**What is required**
From the records below, output exactly the lines starting at the line with "売却相談 (111, 289)" and ending at the line with "תמונות (432, 27)", both of them included, but no pictures.

====== The input

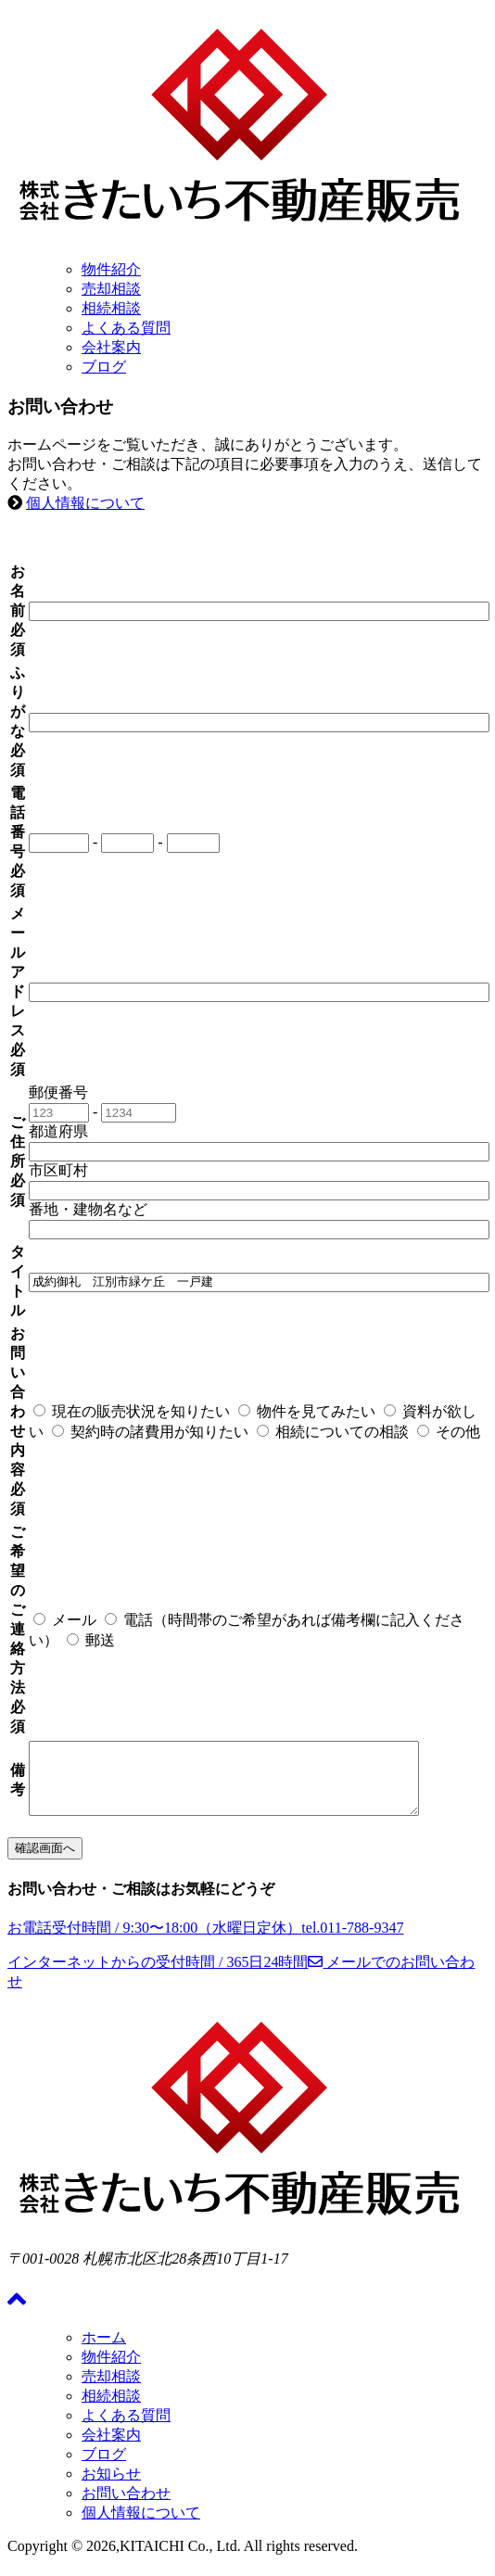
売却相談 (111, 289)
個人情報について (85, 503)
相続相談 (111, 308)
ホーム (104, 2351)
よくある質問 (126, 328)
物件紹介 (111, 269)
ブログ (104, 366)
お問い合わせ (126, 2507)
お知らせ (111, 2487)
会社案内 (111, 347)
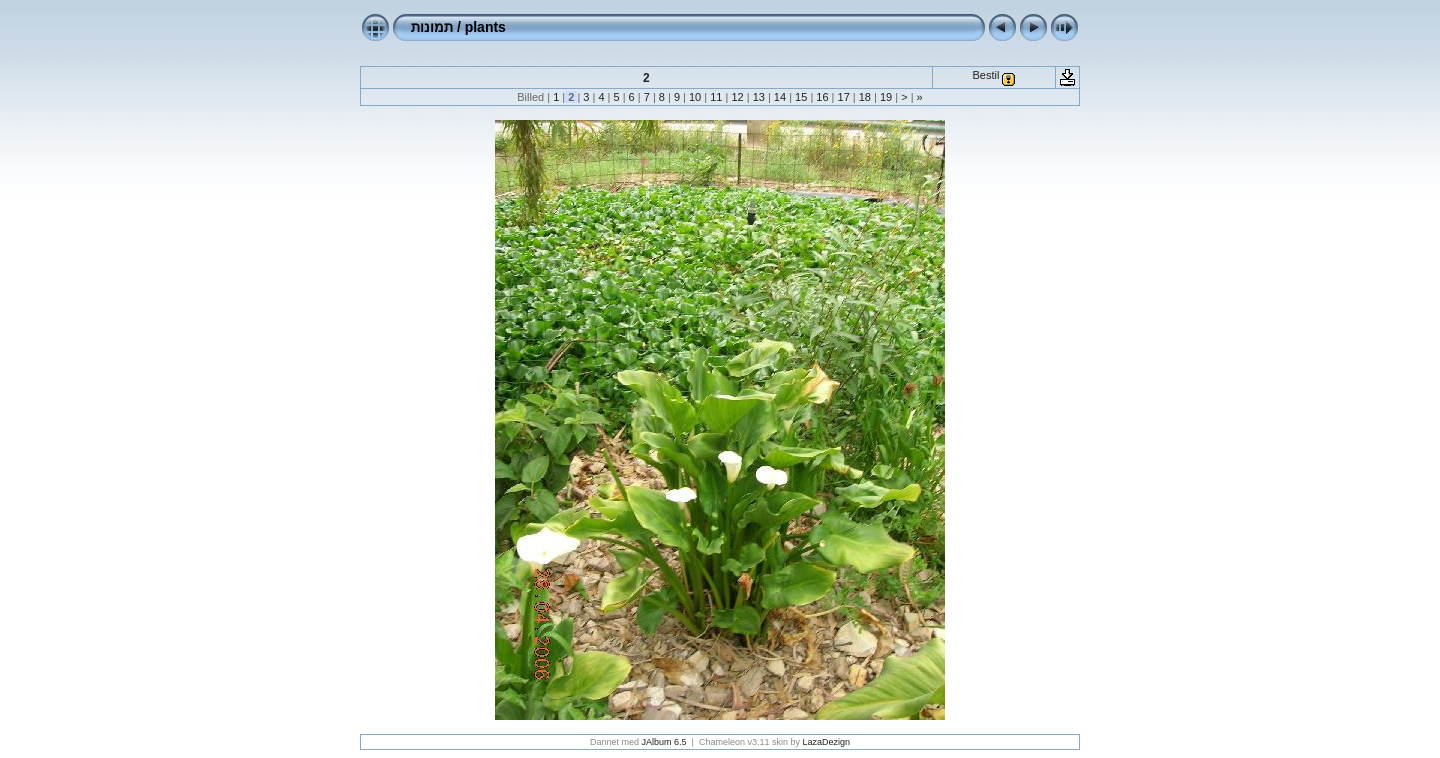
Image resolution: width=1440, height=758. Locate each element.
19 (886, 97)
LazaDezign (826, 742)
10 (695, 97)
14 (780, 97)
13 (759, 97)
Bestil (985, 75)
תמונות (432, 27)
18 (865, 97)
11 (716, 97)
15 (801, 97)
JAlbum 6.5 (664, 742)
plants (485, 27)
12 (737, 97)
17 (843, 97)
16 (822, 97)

============
====== The input

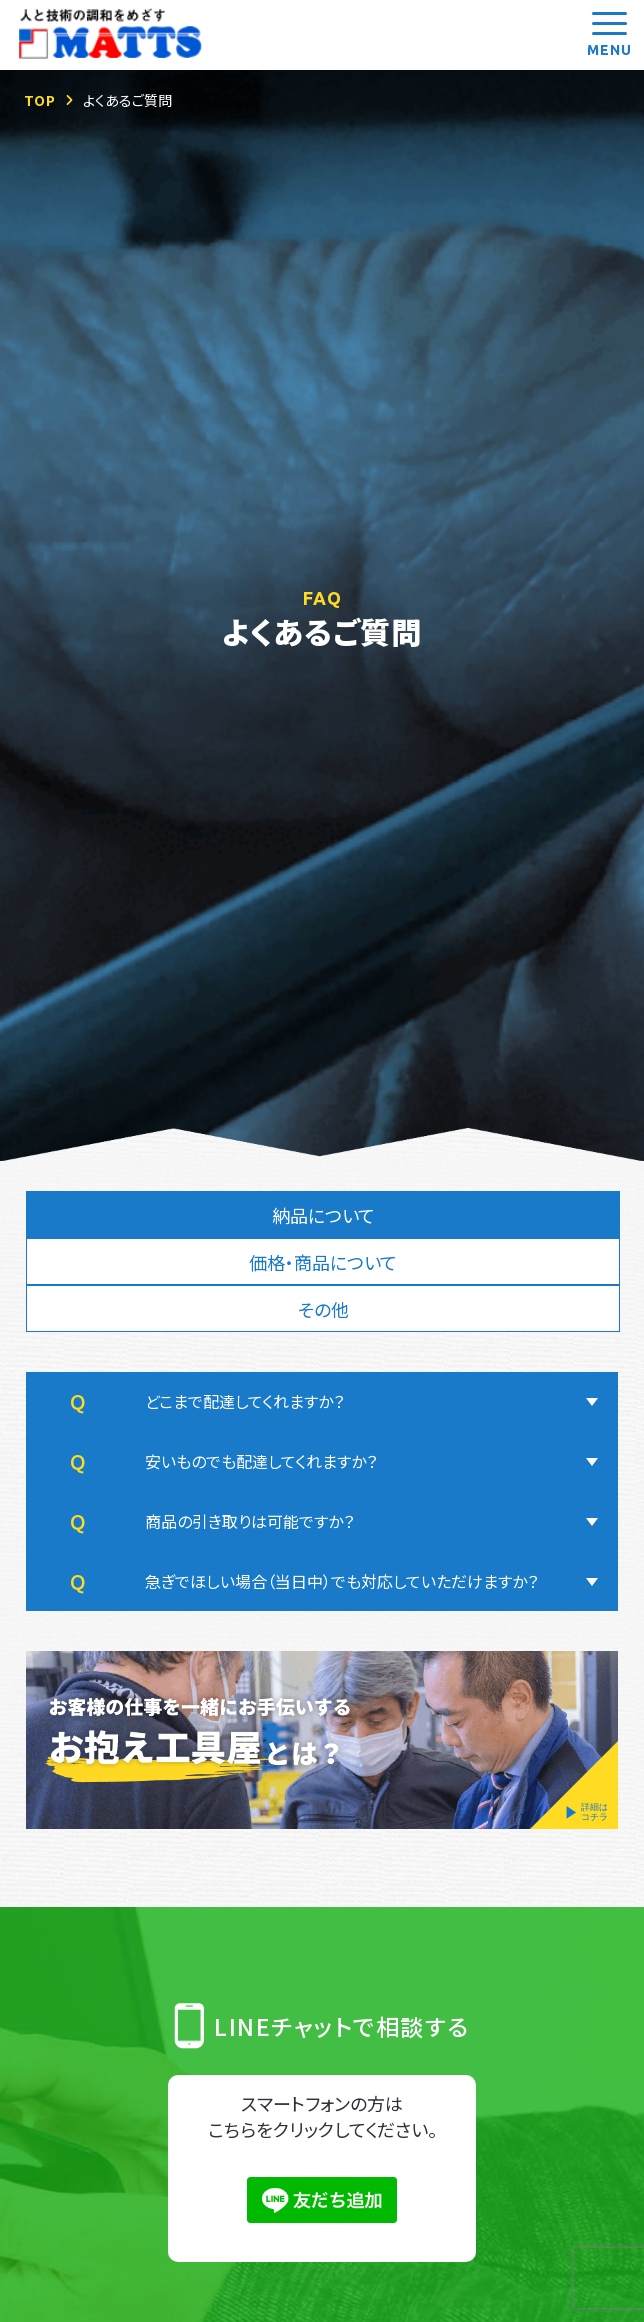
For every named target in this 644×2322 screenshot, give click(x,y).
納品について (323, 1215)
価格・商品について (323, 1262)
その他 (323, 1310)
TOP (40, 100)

============

**The completed task**
売却相談 (111, 289)
個人情報について (85, 503)
相続相談 (111, 308)
ホーム (104, 2351)
よくある質問 (126, 328)
物件紹介 (111, 269)
ブログ (104, 366)
お問い合わせ (126, 2507)
お知らせ (111, 2487)
会社案内 (111, 347)
Image resolution: width=1440, height=758. Locate each element.
19 (886, 97)
LazaDezign (826, 742)
10 (695, 97)
14 (780, 97)
13 (759, 97)
Bestil (985, 75)
תמונות (432, 27)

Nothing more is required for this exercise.